Couldn't understand the proof of $M$is a maximal normal subgroup of $G$ if and only if $G/M$ is simple

Question

Let $M$ be a maximal normal subgroup of $G$. Consider the canonical homomorphism $\phi : G \to G/M$ Now $\phi^{-1}$ of any nontrivial proper normal subgroup of $G/M$ is a proper normal subgroup of $G$ properly containing $M$. But M is maximal, so this can not happen, Thus $G/M$ is simple.

I couldn't understand the part in bold. How did we conclude that? , $\phi$ is an homomorphism and we are sure that homomorphisms preserve normal subgroups. A $\phi^{-1}$ of a normal subgroup of $G/M$ will be normal, but I can't conclude that it will properly contain $M$.

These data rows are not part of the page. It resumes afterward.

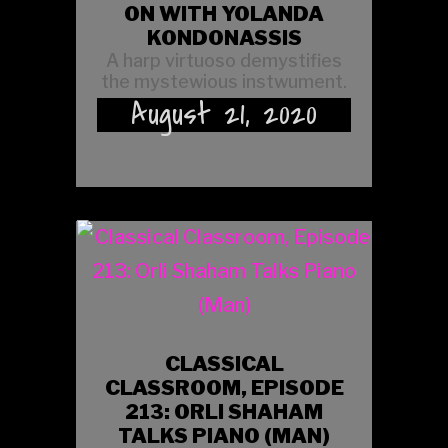
ON WITH YOLANDA
KONDONASSIS
A harp virtuoso demystifies
the mystewious instwument.
August 21, 2020
CLASSICAL
CLASSROOM, EPISODE
213: ORLI SHAHAM
TALKS PIANO (MAN)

I understood the converse.

Any help?

Answer 1

This is The Correspondence Theorem : the canonical homomorphism (the projection) $\;\phi\;$ determines a $\;1-1\;$ correspondence between subgroup of $\;G/M\;$ and subgroups of $\;G\;$ containing the subgroup $\;M\;$ . This correspondence preserves indexes and normality.

Answer 2

The key word here is nontrivial. Let $H$ be a normal subgroup of $G/M$, and $K=\phi^{-1}(H)$. Since $H$ is a group, it must have the identity, so $K$ must contain $M$, since $\phi^{-1}(e) = M$ by the construction of $\phi$. If $H$ is nontrivial, then the pullback of $H$ is a normal subgroup which must contain $M$.